Understanding myself as being disabled has come more easily to me because of my other disabilities such as autism, dyscalculia and mood disorders/historic psychosis. However, appreciating just how intensely my eating disorder has disabled me has been difficult to contend with – the realisation that many things in my life I took for granted, such as my work, could come crashing down when I become unwell. This, of course, is a symptom of capitalism and the precarious nature of work. To be disabled within this system is to be constantly oppressed from all directions. If we want a fuller understanding of disability we must first admit that none of us who work for a living, who rely on waged labour, are ‘safe’ from the sharpest end of this oppression. We must admit that those living with chronic disabilities are not Other but our closest of comrades whom we must fight alongside. Capitalist society disables us, solidarity enables.

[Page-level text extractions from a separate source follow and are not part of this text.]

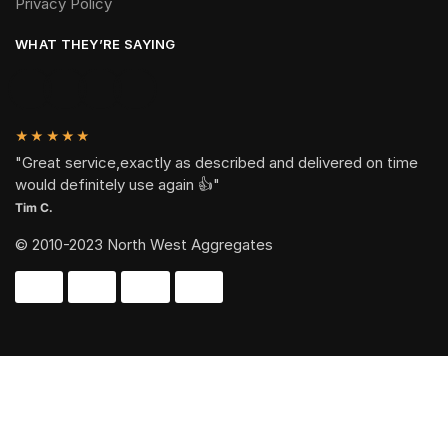
Privacy Policy
WHAT THEY’RE SAYING
★★★★★
"Great service,exactly as described and delivered on time
would definitely use again 👍"
Tim C.
© 2010-2023 North West Aggregates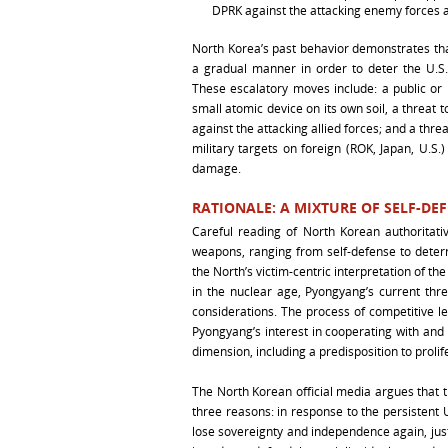
DPRK against the attacking enemy forces a
North Korea’s past behavior demonstrates that
a gradual manner in order to deter the U.S.-
These escalatory moves include: a public or 
small atomic device on its own soil, a threat 
against the attacking allied forces; and a threa
military targets on foreign (ROK, Japan, U.S.)
damage.
RATIONALE: A MIXTURE OF SELF-DE
Careful reading of North Korean authoritati
weapons, ranging from self-defense to deter
the North’s victim-centric interpretation of th
in the nuclear age, Pyongyang’s current thr
considerations. The process of competitive le
Pyongyang’s interest in cooperating with and
dimension, including a predisposition to prolif
The North Korean official media argues that 
three reasons: in response to the persistent U.
lose sovereignty and independence again, jus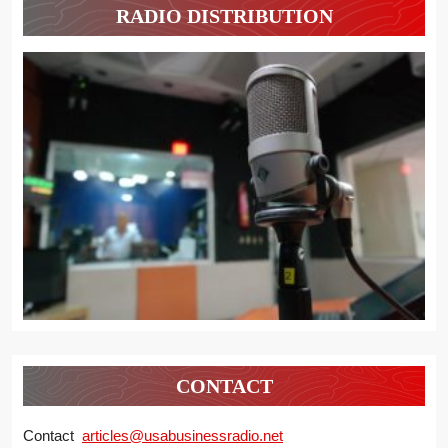
RADIO DISTRIBUTION
CONTACT
Contact
articles@usabusinessradio.net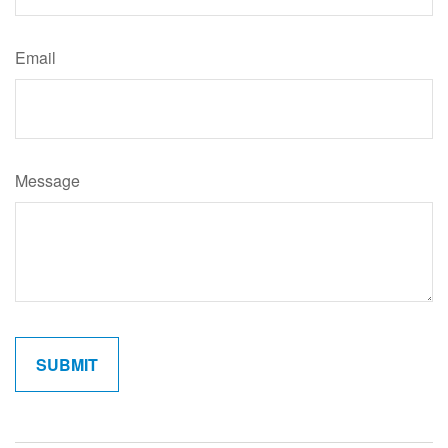
Email
Message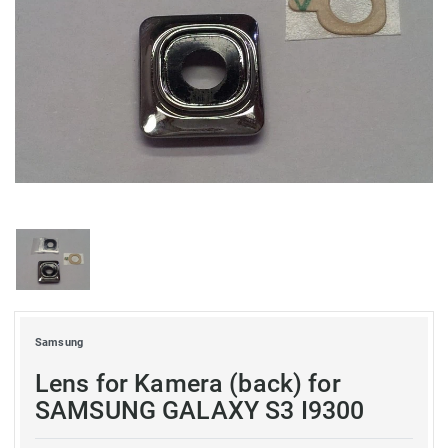
Samsung
Lens for Kamera (back) for
SAMSUNG GALAXY S3 I9300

Viewing eating disorders as a disability has been useful for me in terms of reducing the blame on myself. It is easy to internalise the shame of being ‘unable to cope’, yet recognising external forces as disabling and understanding that there are many factors besides ‘choice’ that got me to where I am feels empowering and interrupts the intense self-criticism which comes alongside anorexia. I suspect this is the case for many other disabled people encountering these ideas. It runs directly counter to neo-liberal individualisation of the self and thus is key in disabled liberation. And, to be clear, disabled liberation is exactly what we all need.